Examination of witnesses by police---Cursory or supplementary statements, recording of---Principles as to requirement---Complainant, during trial on private complaint, filed ........

 2016 P Cr. L J 599
MUHAMMAD ANWAR Versus
 ADDITIONAL SESSIONS JUDGE MIAN CHANNU and 7 others-
W. P. No. 14300 of 2011

Examination of witnesses by police---Cursory or supplementary statements, recording of---Principles as to requirement---Complainant, during trial on private complaint, filed application for summoning of witnesses, which was allowed by Trial Court---Revisional court, however, set aside order of Trial Court for absence of cursory statements of proposed witnesses---Under Ss. 244(2) & 265-F of Cr.P.C., court, having ascertained, either from Public Prosecutor or from complainant, names of any person who was likely to be acquainted with facts of case and was able to give evidence for prosecution, would summon such person to give evidence before it---Vast powers had been given to trial court with regard to summoning of any person as witness---Recording of cursory statement or statement under S. 161, Cr.P.C. was not requirement of law---Names of witnesses, which were sought to be summoned, had been duly incorporated in calendar of witnesses, which was attached with private complaint---Ground that accused would not have opportunity to confront the witnesses with their earlier statements under S. 161, Cr.P.C. or their cursory statements, had not backing of law---When witnesses would appear in witness box, rival party would have ample opportunity to cross-examine them to shatter their testimony---High Court, setting aside order of revisional court, restored that of Trial Court---

ORDER

MUHAMMAD QASIM KHAN, J.---Briefly the facts of the case are that regarding an occurrence earlier the present petitioner got registered an FIR No.193/2001 at police station Chab Kalan, but after cancellation of the said FIR, he filed a private complaint under sections 452/148/149, P.P.C. against the private respondents, wherein, accused were summoned and charge sheeted.
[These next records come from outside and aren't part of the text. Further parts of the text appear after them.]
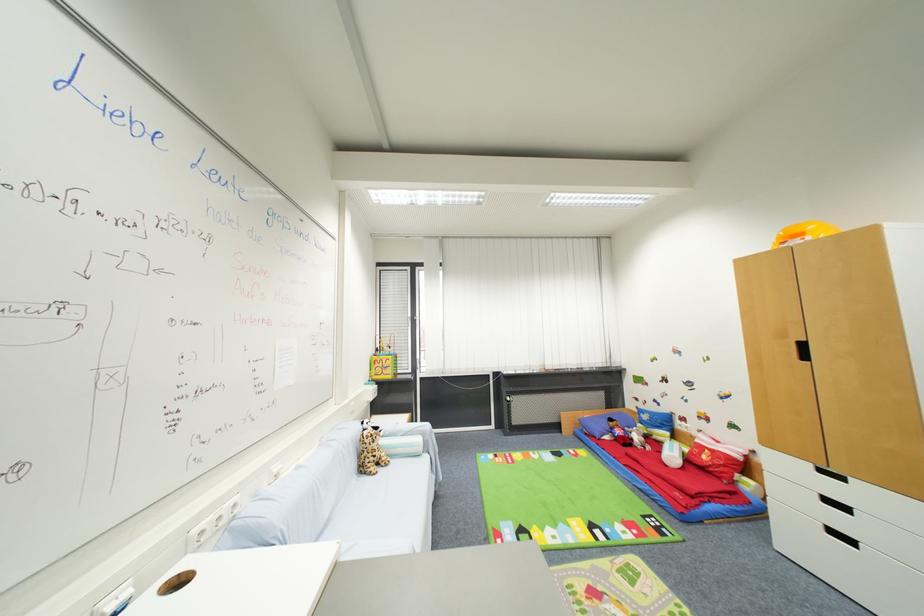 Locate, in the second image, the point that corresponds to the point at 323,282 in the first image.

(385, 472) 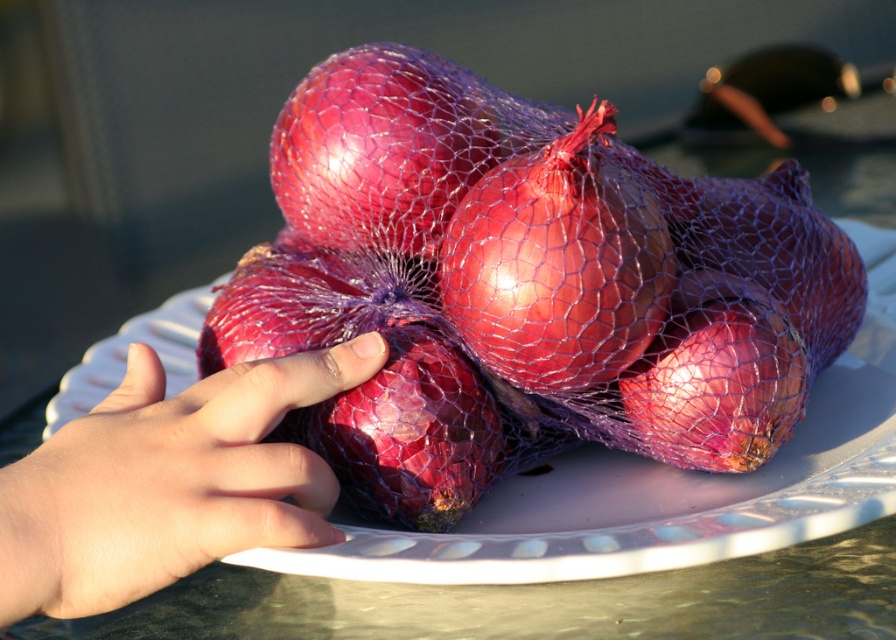 Question: Is smooth skin hand at center bigger than glossy purple onion at center?

Choices:
 (A) yes
 (B) no

Answer: (A)

Question: Which of these objects is positioned farthest from the smooth skin hand at center?

Choices:
 (A) glossy purple onion at center
 (B) glossy plastic onion at center
 (C) glossy mesh onion at center

Answer: (A)

Question: Considering the relative positions of purple mesh bag of onions at center and smooth skin hand at center in the image provided, where is purple mesh bag of onions at center located with respect to smooth skin hand at center?

Choices:
 (A) above
 (B) below

Answer: (A)

Question: Which object appears closest to the camera in this image?

Choices:
 (A) purple mesh bag of onions at center
 (B) glossy plastic onions at center
 (C) glossy mesh onion at center
 (D) glossy purple onion at center

Answer: (A)

Question: Which of the following is the closest to the observer?

Choices:
 (A) glossy mesh onion at center
 (B) smooth skin hand at center
 (C) glossy purple onion at center
 (D) glossy plastic onion at center

Answer: (B)

Question: Is glossy plastic onions at center wider than glossy mesh onion at center?

Choices:
 (A) no
 (B) yes

Answer: (B) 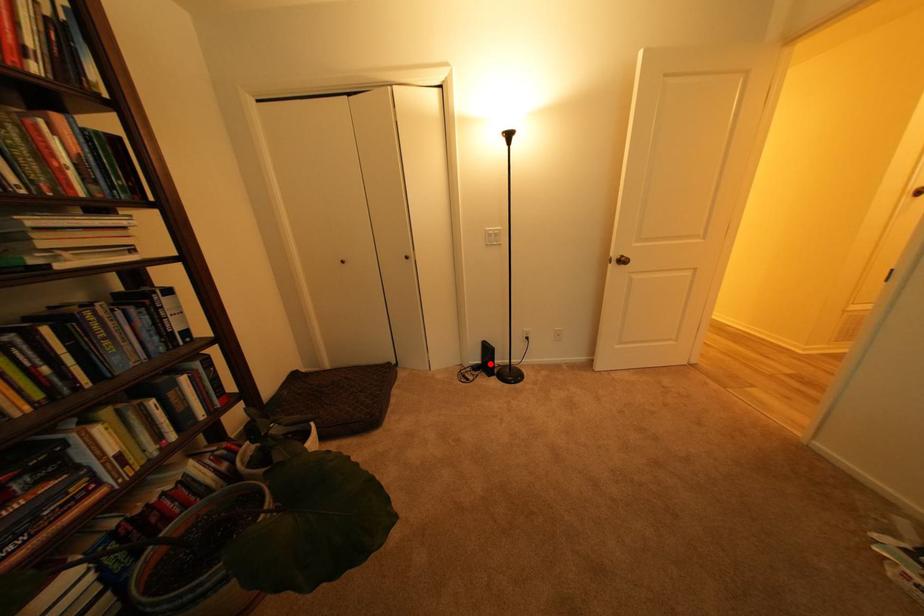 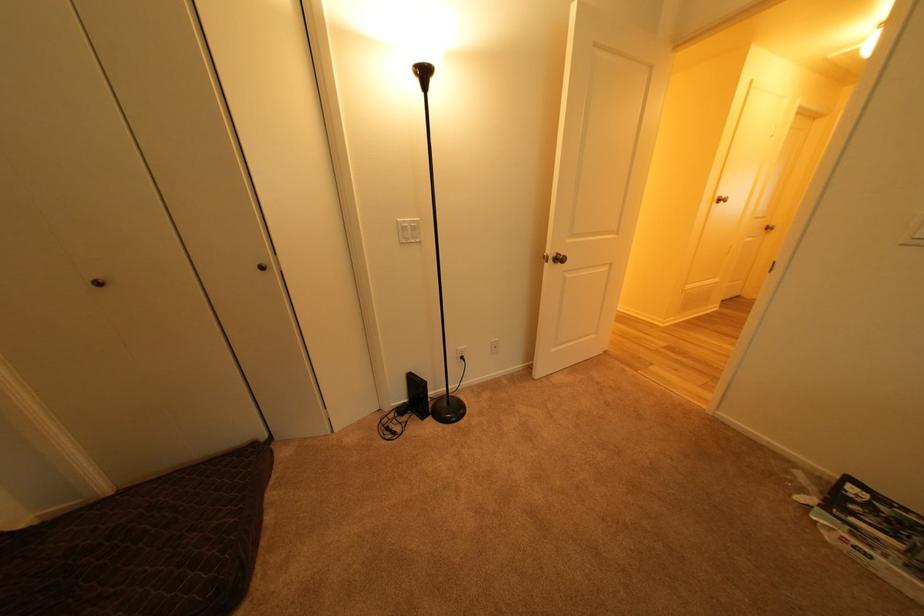 Find the pixel in the second image that matches the highlighted location in the first image.

(417, 402) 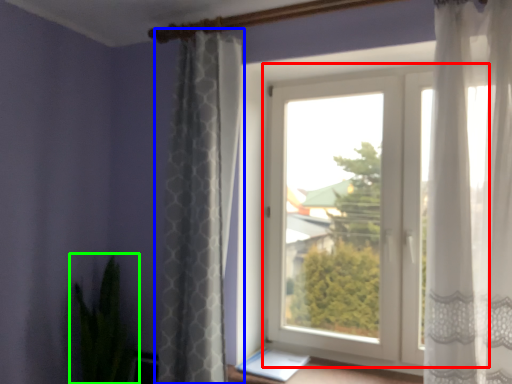 Question: Which is nearer to the window (highlighted by a red box)? curtain (highlighted by a blue box) or houseplant (highlighted by a green box).

Choices:
 (A) curtain
 (B) houseplant

Answer: (A) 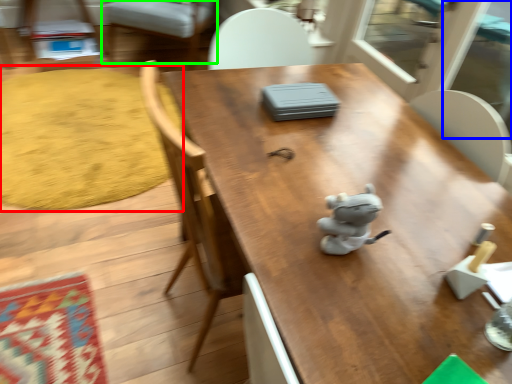 Question: Which object is positioned farthest from mat (highlighted by a red box)? Select from screen door (highlighted by a blue box) and chair (highlighted by a green box).

Choices:
 (A) screen door
 (B) chair

Answer: (A) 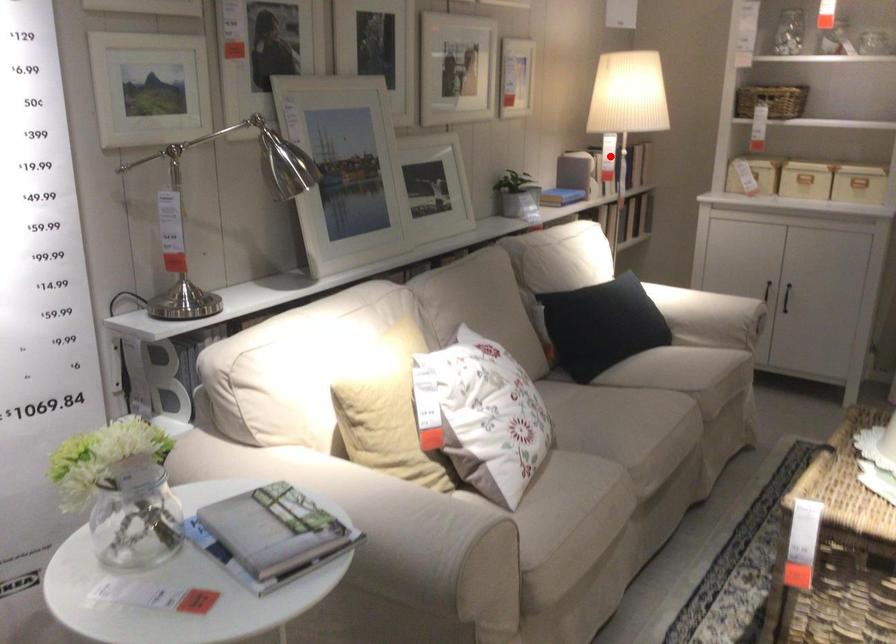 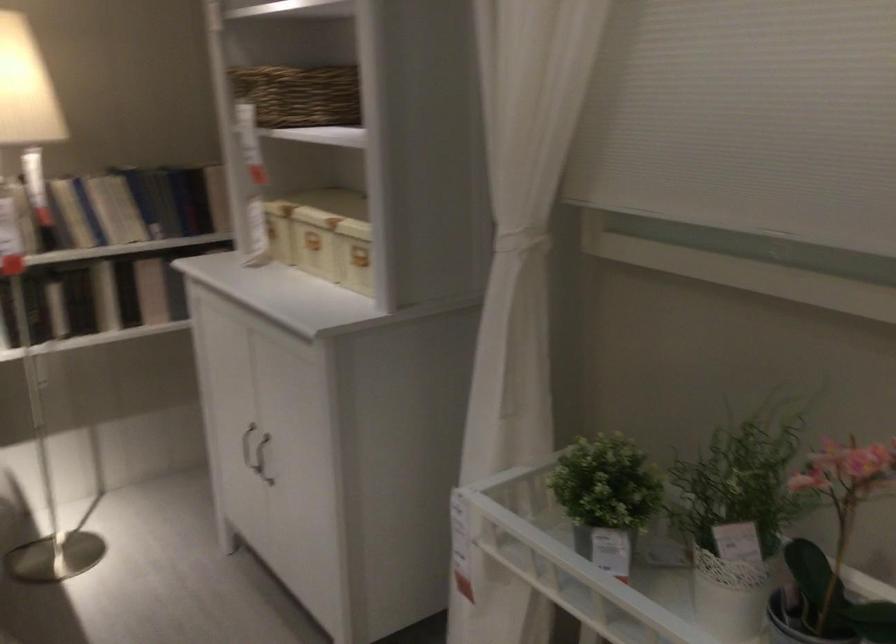 Locate, in the second image, the point that corresponds to the highlighted location in the first image.

(71, 213)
During trial the petitioner/complainant filed an application for summoning of the witnesses mentioned in the calendar of witness attached to the private complaint. The said application was allowed by the learned trial court vide order dated 23.12.2009, but on a criminal revision filed by the respondents/accused the said order was upset by the learned Additional Sessions Judge vide order dated 27.03.2010. This order of the revisional court is under challenge through the instant writ petition.
2. The contention of learned counsel for the petitioner is that the witnesses whose statements under section 161, Cr.P.C. or for that matter their cursory statements are not recorded, cannot be subsequently summoned during trial for the purposes of recording their evidence, as it will prejudice the rights of the accused side.
3. The learned Law Officer assisted by learned counsel for the respondent/complainant opposed this petition by arguing that there is no bar in criminal law to summon a witness at any stage, whose statement is considered necessary by the learned trial court to reach at fair determination of trial.
4. Heard. Record perused.
5. A perusal of the impugned order dated 27.03.2010 passed by learned Additional Sessions Judge, reveals that the same is based on the sole ground that cursory statements of the witnesses sought to be summoned by the petitioner were not recorded, therefore, they could not be summoned, as in the absence of their cursory statements the accused would not have opportunity to confront them. I am afraid the approach of the learned Additional Sessions Judge while allowing the criminal revision is totally misconceived. Section 244(2), Cr.P.C. dealing with trial of cases by Magistrates and section 265-F(2), Cr.P.C. relating to trials before High Court and Court of Session, when read together, in clear terms provide that the Court shall ascertain from the public prosecutor, or, as the case may be, from the complainant, the names of any persons likely to be acquainted with the facts of the case and to be able to give evidence for the prosecution, and shall summon such persons to give evidence before it. It therefore, is quite clear that vast powers have been given to the trial court with regard to summoning of any person as witness but very slight condition that such person shall be acquainted with the facts and will also be able to give evidence. As shall be seen from the above referred provisions, recording of cursory statement or statement under section 161, Cr.P.C. is not the requirement of law. The sole purpose of inserting these sections in the Code of Criminal Procedure, 1898 is that fair trial must be ensured.
6. Here in this case, it is not disputed that the names of the witnesses sought to be summoned, were duly incorporated in the calendar of witnesses which had been attached with the private complaint. The ground that accused/respondents would not have opportunity to confront them with their earlier statements under section 161, Cr.P.C. or their cursory statements, has no backing of law, as when those witnesses would appear in the witness box the rival party would have ample opportunity to cross-examine them so as to shatter their testimony. As compared to the order of learned revisional court, the learned trial court/Magistrate Section 30, Mianchannu had passed a well reasons order on correct legal approach. Consequently, this writ petition is allowed, the order dated 27.03.2010 passed by learned Additional Sessions Judge is set-aside and the order dated 23.12.2009 passed by the learned trial court is resurrected.